Volkodav I should declare a bias in this one. I am a Professional Civil Engineer (Bachelor of Engineering QUT, 1986) and work in infrastructure planning (a little bit of marine work), with zero experience in shipbuilding, let alone nuclear submarines. I would also agree with many of your criticisms of the evolution of the engineering profession in Australia, though not all.
I don’t think it is as simple as saying engineers sought to exclude those without degrees. Some did try that, but mainly it is a result of government policy.
The original (British) Civil Engineering institution was established in the 1810s (Thomas Telford) and set three year degree requirements. Isambard Kingdom Brunel completed a three year engineering degree in 1822, followed by a one year cadetship. When I started as a young engineer in a government department in the 1980s several of my bosses started as cadets, which I agree was a great way to learn. But they also did a full four year degree, usually part time, before they were fully qualified to act as engineer in design or construction. So the four year requirement has been around a long time, but sadly a lot of the more gradual pathways to it have been lost as unis were expanded. The loss of cadetships is a huge loss.

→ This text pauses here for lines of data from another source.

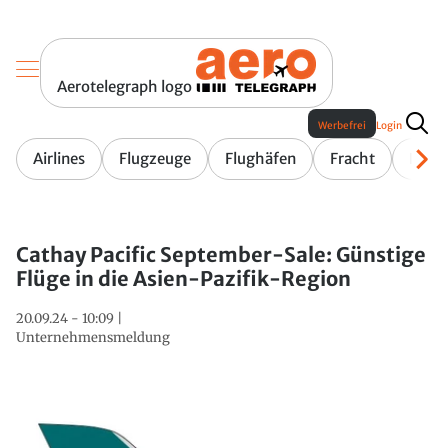
Aerotelegraph logo
Werbefrei
Login
Airlines
Flugzeuge
Flughäfen
Fracht
Fluge
Cathay Pacific September-Sale: Günstige
Flüge in die Asien-Pazifik-Region
20.09.24 - 10:09 |
Unternehmensmeldung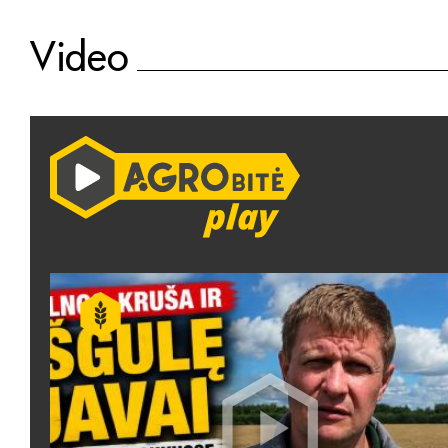
Video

Australia is a signatory to various treaties that both allow people from other countries with engineering qualifications to be recognised here, and set benchmarks for our degrees and qualifications in return. I see no way around that, for better or worse.
In my working lifetime (since 1985) I would identify several unfortunate trends which have damaged technical skill development in engineers and technicians.

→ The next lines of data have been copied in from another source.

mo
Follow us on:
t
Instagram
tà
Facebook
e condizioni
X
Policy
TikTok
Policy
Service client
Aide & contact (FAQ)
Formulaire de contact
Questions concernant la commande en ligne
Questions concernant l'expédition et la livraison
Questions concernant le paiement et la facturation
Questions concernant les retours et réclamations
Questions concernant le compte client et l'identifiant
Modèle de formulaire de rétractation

1. government technical organisations with technical focus were largely disbanded and replaced by outsourcing to private firms, who spend far less on training engineers or trade/technical staff. I learnt most of my technical skills after uni in a government department that had a thorough graduate training and rotation program in the 80s and early 90s. That was all gone by the end of 1990s cost cutting.
2. the growth of large engineering (and defense) prime contractors has taken the emphasis away from technical skills towards managerial, sales and financial skills. I don’t defend this but please don’t blame engineers for it. Often they are run by lawyers or corporate suits, not engineers.
3. increasing litigiousness in contracting has led to “credentialism” IMO. For some people, having someone with a particular qualification doing something eliminates risk, rather than checking if they can do the task.
4. the gradual reduction in funding for TAFE skills training.
So despite being an Engineer, I wish this would all change as much as you do. The first foreman I worked with on construction taught me a lot.
Recent events, both economic and political/military, give me hope things might change. They will have to if AUKUS is to succeed. In terms of defense I support Australia building SSNs (our deployment distances are too great) and it is clear that neither UK nor US has sufficient spare shipyard capacity to build them for us. I believe though, that if UK or US (or France) will supply the reactor modules, we could build the rest of an SSN at ASC and assemble it using modular techniques similar to those used on AWDs.